**Task to carry out**
Output each record below exactly. No images go in the copy.

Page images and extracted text
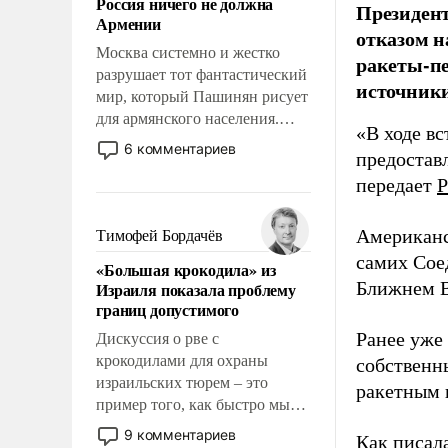
Россия ничего не должна
уязвимости США, например,
Президент
Армении
перед Китаем.
отказом н
Москва системно и жестко
ракеты-пе
разрушает тот фантастический
источники
мир, который Пашинян рисует
для армянского населения.
«В ходе в
Мир, где этому населению все
6 комментариев
предоставл
должны просто по
передает
Р
определению, где его
политические прожекты будут
беспрекословно оплачиваться
Американс
Тимофей Бордачёв
за счет российских
самих Сое
«Большая крокодила» из
налогоплательщиков и где за
Ближнем В
Израиля показала проблему
свои поступки не нужно
границ допустимого
отвечать.
Ранее уже
Дискуссия о рве с
крокодилами для охраны
собственн
израильских тюрем – это
ракетным 
пример того, как быстро мы
двигаемся по пути
9 комментариев
Как писал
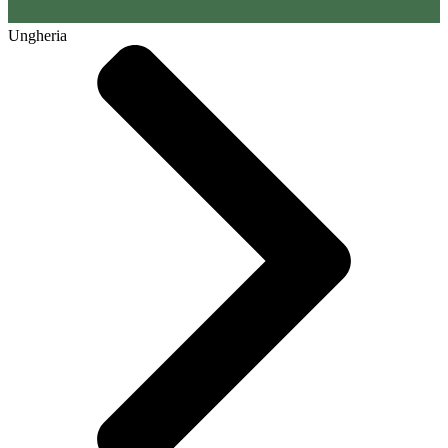
Ungheria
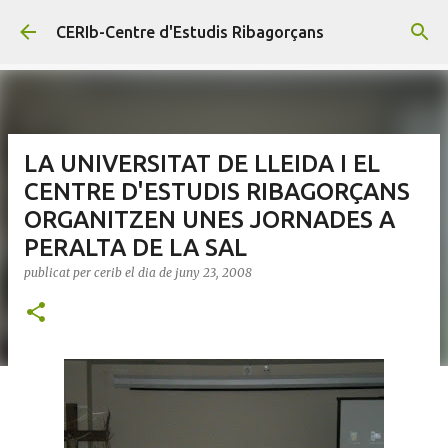
Salta al contingut principal
CERIb-Centre d'Estudis Ribagorçans
LA UNIVERSITAT DE LLEIDA I EL
CENTRE D'ESTUDIS RIBAGORÇANS
ORGANITZEN UNES JORNADES A
PERALTA DE LA SAL
publicat per
cerib
el dia
de juny 23, 2008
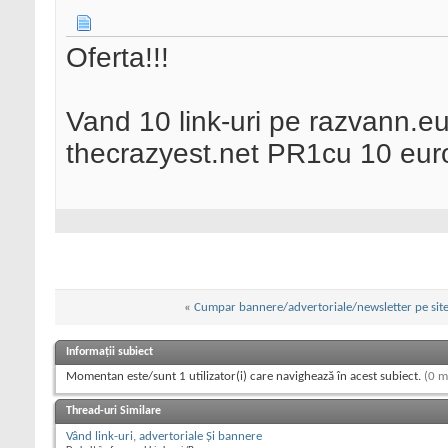
Oferta!!!
Vand 10 link-uri pe razvann.eu
thecrazyest.net PR1cu 10 eur
«
Cumpar bannere/advertoriale/newsletter pe site-
Informații subiect
Momentan este/sunt 1 utilizator(i) care navighează în acest subiect.
(0 m
Thread-uri Similare
Vând link-uri, advertoriale Și bannere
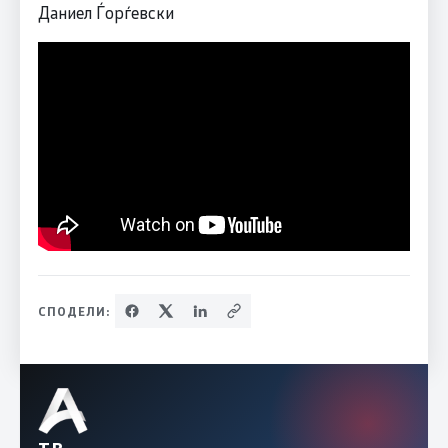
Даниел Ѓорѓевски
СПОДЕЛИ:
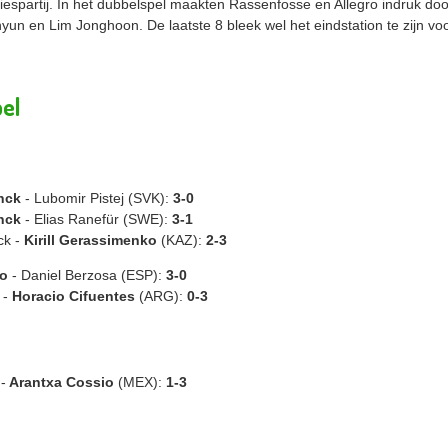
espartij. In het dubbelspel maakten Rassenfosse en Allegro indruk doo
un en Lim Jonghoon. De laatste 8 bleek wel het eindstation te zijn voo
pel
nck
- Lubomir Pistej (SVK):
3-0
nck
- Elias Ranefür (SWE):
3-1
ck -
Kirill Gerassimenko
(KAZ):
2-3
ro
- Daniel Berzosa (ESP):
3-0
 -
Horacio Cifuentes
(ARG):
0-3
-
Arantxa Cossio
(MEX):
1-3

**Answer to this exercise**
Россия ничего не должна
уязвимости США, например,
Президент
Армении
перед Китаем.
отказом н
Москва системно и жестко
ракеты-пе
разрушает тот фантастический
источники
мир, который Пашинян рисует
для армянского населения.
«В ходе в
Мир, где этому населению все
6 комментариев
предоставл
должны просто по
передает
Р
определению, где его
политические прожекты будут
беспрекословно оплачиваться
Американс
Тимофей Бордачёв
за счет российских
самих Сое
«Большая крокодила» из
налогоплательщиков и где за
Ближнем В
Израиля показала проблему
свои поступки не нужно
границ допустимого
отвечать.
Ранее уже
Дискуссия о рве с
крокодилами для охраны
собственн
израильских тюрем – это
ракетным 
пример того, как быстро мы
двигаемся по пути
9 комментариев
Как писал
Ungheria
Salta al contingut principal
CERIb-Centre d'Estudis Ribagorçans
LA UNIVERSITAT DE LLEIDA I EL
CENTRE D'ESTUDIS RIBAGORÇANS
ORGANITZEN UNES JORNADES A
PERALTA DE LA SAL
publicat per
cerib
el dia
de juny 23, 2008
Oferta!!!
Vand 10 link-uri pe razvann.eu
thecrazyest.net PR1cu 10 eur
«
Cumpar bannere/advertoriale/newsletter pe site-
Informații subiect
Momentan este/sunt 1 utilizator(i) care navighează în acest subiect.
(0 m
Thread-uri Similare
Vând link-uri, advertoriale Și bannere
Даниел Ѓорѓевски
СПОДЕЛИ:
espartij. In het dubbelspel maakten Rassenfosse en Allegro indruk doo
un en Lim Jonghoon. De laatste 8 bleek wel het eindstation te zijn voo
pel
nck
- Lubomir Pistej (SVK):
3-0
nck
- Elias Ranefür (SWE):
3-1
ck -
Kirill Gerassimenko
(KAZ):
2-3
ro
- Daniel Berzosa (ESP):
3-0
 -
Horacio Cifuentes
(ARG):
0-3
-
Arantxa Cossio
(MEX):
1-3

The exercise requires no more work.